The important point is that safety depends on ASSUMPTIONS about how the interacting methods are coded that cannot be enforced or even tested by the compiler (or runtime environment) given the information it possesses. That's an enormous hole.

If the "outer" method has no dependencies on the state of data across a call to an "inner" method, or if the inner method doesn't change the state, or changes it only in ways anticipated by the caller; AND if the outer method never calls the inner method with any "intermediate state" (broken invariants) that would disrupt the inner method if called independently, then you're OK. But each one of those phrases is a disaster waiting to happen.

The problem with all of those conditions is that you can only be sure you're safe if the method implementations are tightly coupled. If I'm coding a set of tightly coupled methods I'd never use recursive mutexes because they represent only a minor convenience with substantial costs; but that's certainly a personal bias to which you need not subscribe. As long as you're positive that you're avoiding all of the real problems.

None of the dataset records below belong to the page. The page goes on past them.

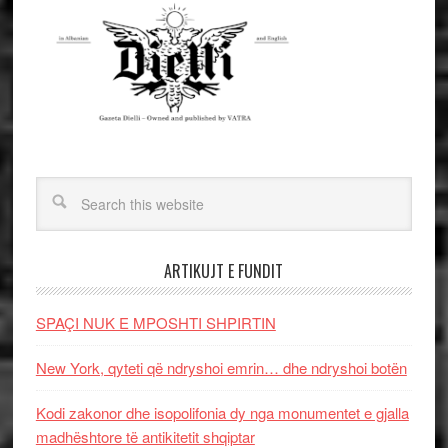
ARTIKUJT E FUNDIT
SPAÇI NUK E MPOSHTI SHPIRTIN
New York, qyteti që ndryshoi emrin… dhe ndryshoi botën
Kodi zakonor dhe isopolifonia dy nga monumentet e gjalla
madhështore të antikitetit shqiptar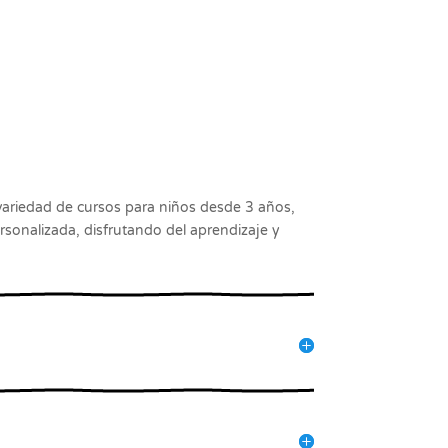
 variedad de cursos para niños desde 3 años,
sonalizada, disfrutando del aprendizaje y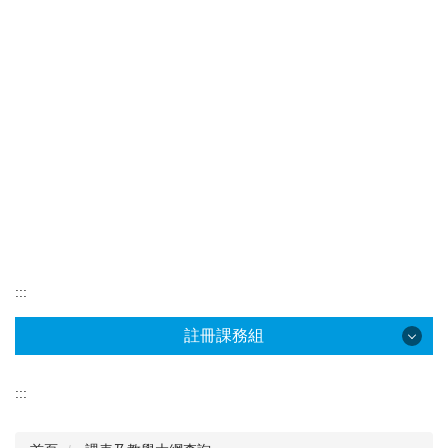
:::
註冊課務組
註冊課務組
:::
最新消息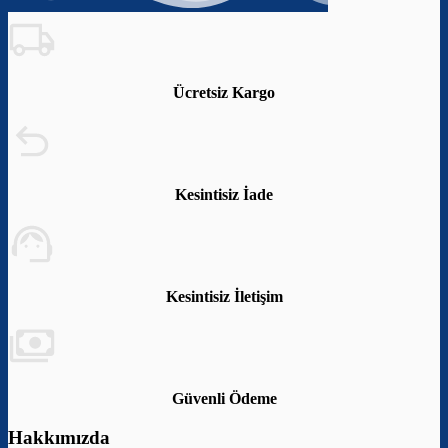
Ücretsiz Kargo
Kesintisiz İade
Kesintisiz İletişim
Güvenli Ödeme
Hakkımızda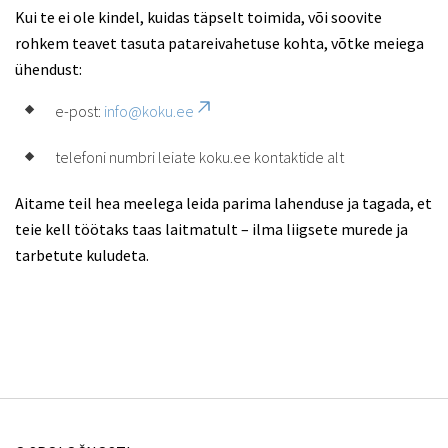
Kui te ei ole kindel, kuidas täpselt toimida, või soovite
rohkem teavet tasuta patareivahetuse kohta, võtke meiega
ühendust:
e-post:
info@koku.ee
telefoni numbri leiate koku.ee kontaktide alt
Aitame teil hea meelega leida parima lahenduse ja tagada, et
teie kell töötaks taas laitmatult – ilma liigsete murede ja
tarbetute kuludeta.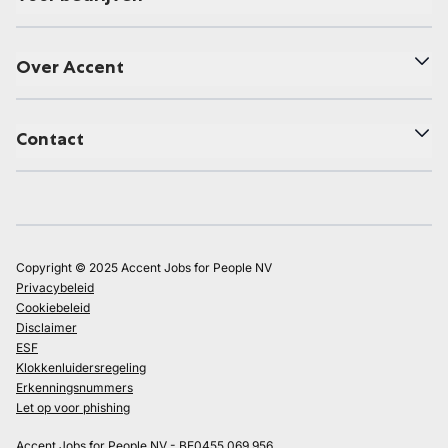
Over Accent
Contact
Copyright © 2025 Accent Jobs for People NV
Privacybeleid
Cookiebeleid
Disclaimer
ESF
Klokkenluidersregeling
Erkenningsnummers
Let op voor phishing
Accent Jobs for People NV - BE0455.069.956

I guess some people here have a misunderstanding of how I'm using the mutex. While you can use a mutex to avoid that data is changed, for me having a mutex does not mean that data is not changed, it only means that data is not changed by a different thread. So no matter where in my code I have a mutex locked, that does not mean that functions I call may not change the data, it only means that no other threads my change the data. My own thread may of course change the data, hence functions I call may want to change the data and if they do so, they must be sure that these changes are atomically, hence they must lock the object and they simply can't rely that I locked the object before -> thus I need recursive locks.

Perhaps "some people" have misunderstood, but I understand quite well. I also understand that when two decoupled modular routines (whether C routines or C++ or Java methods on the same object) interact, you're generally safer assuming they're independent. If you're going to assume that the outer method presents a viable initial state for the inner method, and that the inner method can't disturb any state assumed by the outer, you're committing to tightly coupled design and maintenance. There's no "OK, I need a method with this signature, and I can fill in the blanks later or let someone else do it because it doesn't matter HOW it's done". If you're aware of that, and it's OK for you, great.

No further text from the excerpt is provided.